さて、いよいよコヒマだ
先の大戦で日本軍が到達したおそらく最西端である
コヒマから白骨街道をたどる旅が始まる
出発は朝、ディマプル駅前広場
抗生物質で叩いて、一時はだいぶよくなった咳がぶり返した。
うーんこれは・・・。
今日はコヒマへの移動だが、場合によっては車を1台貸し切りにしてしまってもいいなと考えた。人数分の料金を払えばいいはずだ。
あるいは席を買うか。4人座るところを2人にしてもらって倍払う。それがいいかな。
などと考えながらスーモ溜りに向かう。スーモは乗合タクシー(?)のこと。溜り場は列車駅の構内というか、駅前広場のような場所。
そこへ行くにはバス駅を突っ切るのが早い。ということでバス駅へ。
おや?
昨日は閉まっていたコヒマ行のチケット売り場に人がいる。
まさか? 今日はなさそうなことを言っていたのに?
訊いてみたら
「今日出るよー。時間? すぐだよすぐ!」
と、さっさと2人分の切符を切ってくれたので、行きがかり上乗ることに。
まあでもあれだ。多少時間は余分にかかるとしても、バスで空間が確保できる方が楽かもしれない。
バスは少し待っていると入ってきた。
みなチケットの席番どおりに座り、満員で9時45分に発車した。
しばらくは何事もなくバスは進んでいった。すごい渋滞と、道路工事現場の連続で遅々として進まないが、それはどの車でも同じことなので我慢できる。
舗装されている場所もなくはないが、大半はダートだ。土埃がものすごい。車内は埃で満たされる。窓も開けている人がいるし、閉まらない窓もあるだろう。どうにもならない。マスクを二重にして、さらに手ぬぐいを巻いて少しでも自分を守る。
一度、運転手が車を停め、タイヤを覗きに行った。嫌な予感がした。
さらにもう一度、今度は空気圧がチェックできそうな小屋の前で停め、何やら見ている。さらに嫌な予感が高まる。
バスは心なしか心配がちにそろりそろりと、進んで行く。
市街地を抜け、丘陵地帯に入る。
バス、壊れる
バスは橋を渡った。そこでなぜか左へ寄せて停車。
運転手が降りてやはりタイヤやらを見ながらどこかに電話をかけている。
まずい状況になっているようだ。
最悪なのは、修理屋を呼ぶこと。すぐに来るわけがないし、来てもすぐに直るとは限らない。
運転手はやがてバスを回転させて、川べりの広いところに停めて、降りて行ってしまった。
何人かはこの時点から動き始め、三々五々、別の車を停めては交渉して乗り換えて先へ進んでいった。どうやら代わりのバスが来るらしいが・・・。
バスが停まった場所には1軒のレストランのようなものがある。
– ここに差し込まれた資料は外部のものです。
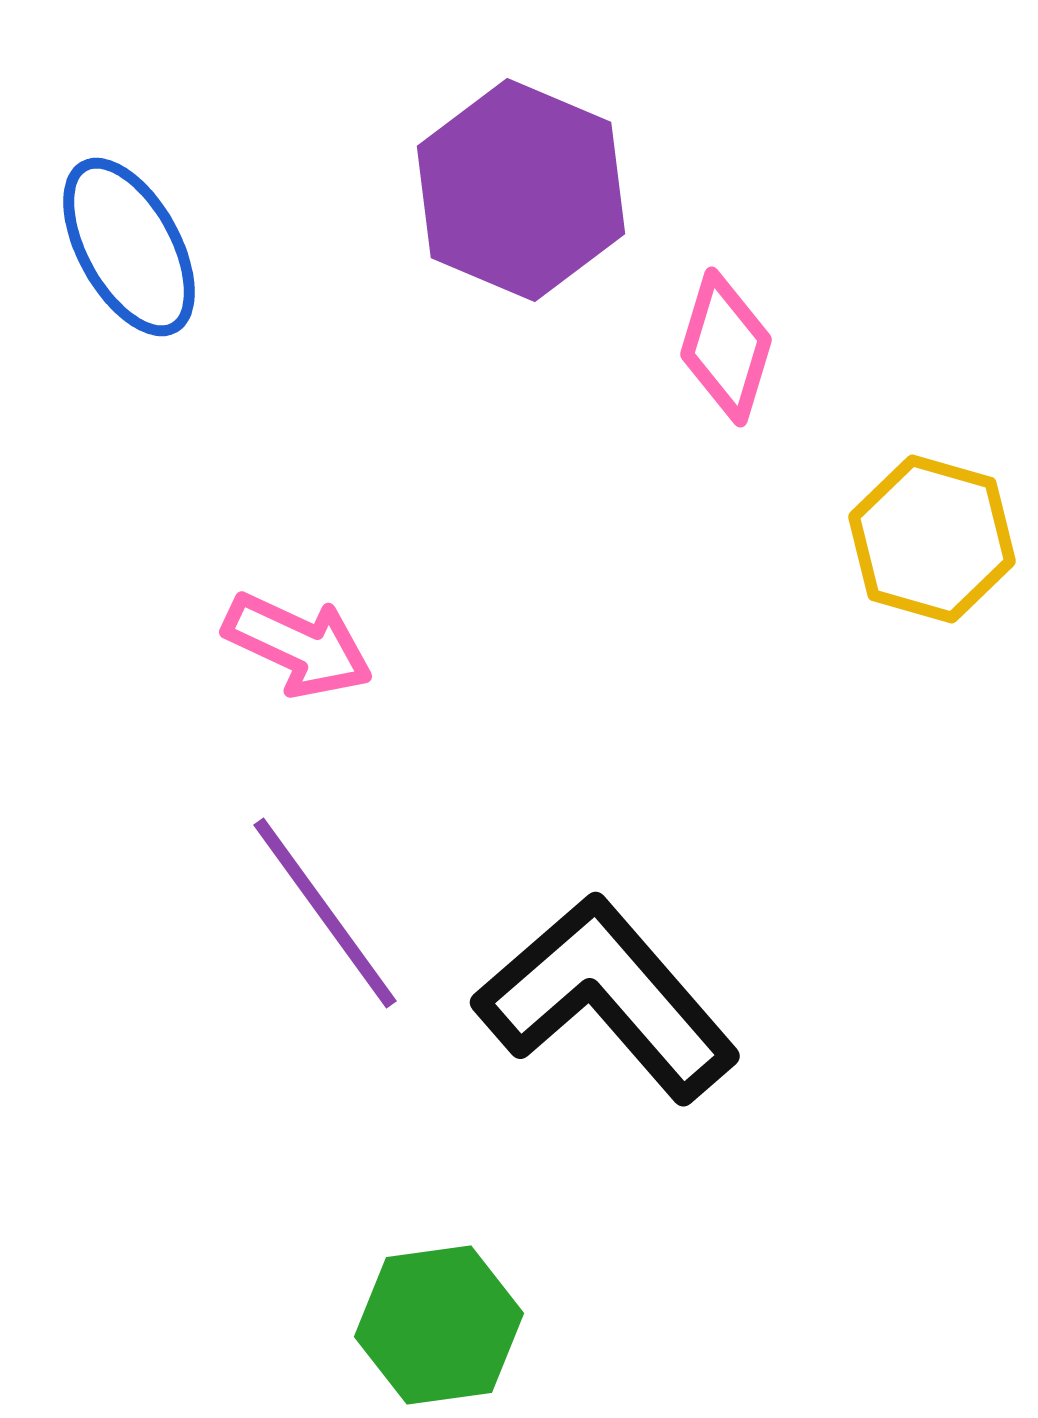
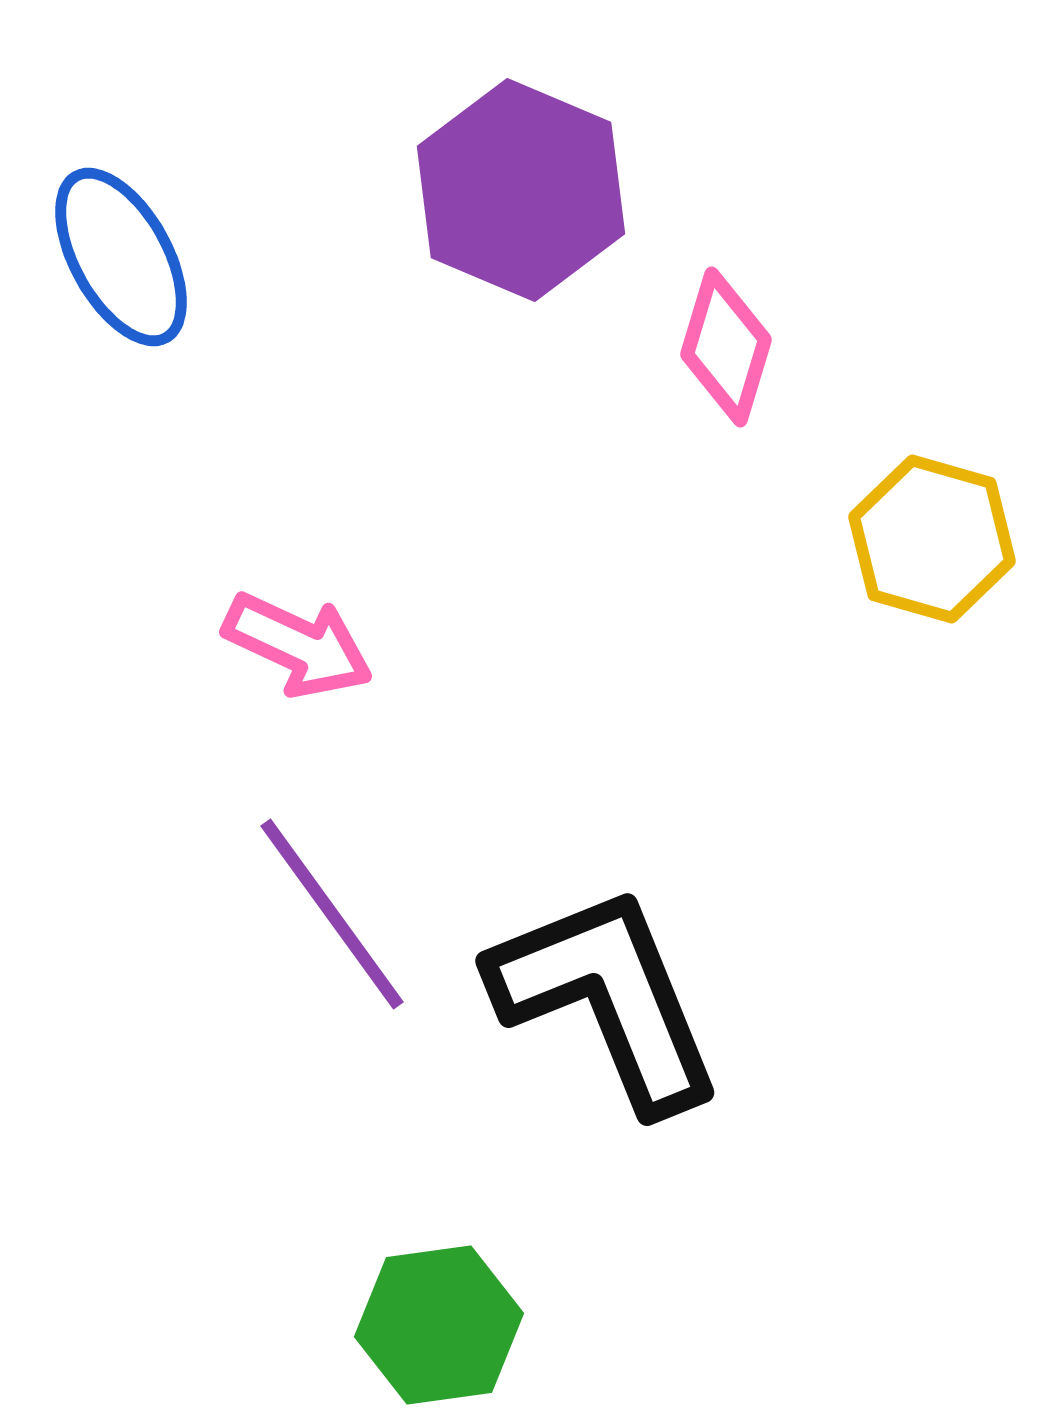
blue ellipse: moved 8 px left, 10 px down
purple line: moved 7 px right, 1 px down
black L-shape: rotated 19 degrees clockwise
その隣には何やら建物。電話をかけている人たちが皆「チェックポスト」と言っているので、以前はここにチェックポストがあってナガランドへの出入境を管理していたのだと思う。
あまりにも暇で道端に座っていると、レストランの人が「食べるものもあるしトイレもあるから来れば」と言いに来てくれて、そちらに入った。注文したお茶を飲んでいると、遠くからバスが来るのが見え、ほぼ同時に運転手が店のドアを開けて「来たよ!」とうれしそうに告げてくれた。
バスが壊れたのが10時45分。代わりのバスが来たのが2時20分。なんと3時間35分も待ってしまった。
代わりのバスはちゃっかり乗客を乗せて来たが、車掌が「元の席に座ってくれ!」と連呼し、元のチケットの人が優先で座れてよかった。
コヒマ着17時半。
たった74キロの移動に8時間という記録を打ち立ててくれた。
コヒマはもう夜の闇の中だった。
闇の中のコヒマ、宿が見つからない
大抵、バス駅のような場所で降ろされたら周囲を見回せば、宿の看板の1つや2つは見つかるものである。
しかしコヒマではそれが見つからない、暗いから見えないのだろうか?
うろうろ歩き回り、人に訊いたりもするが、教えられた通りに行っても見つからない。
ようやくあった1軒は、相変わらずお湯が出ないし、そのことを事前に申告しないからイラっとする。
さらに探して歩きながら、兵隊にも訊いたりした。兵隊は駅に戻れと言う。スマホの地図には多少出ているのだが、あるはずの場所には何もない。
これはあかんね、さっきの宿に戻ろう。
と引き返し始めたところで、女性に声をかけられた。
真っ暗な中、ザックを背負った明らかに外人風の人間がうろうろしているのを見て、助け船を出さなきゃと思ってくれたらしい。
その人に着いて行くと、さっき訊いた宿に戻った。
お湯が出ないのはもう仕方ないとして、泊まることにする。
ロビーは明るいが、部屋は何とも裏さびれた宿だった。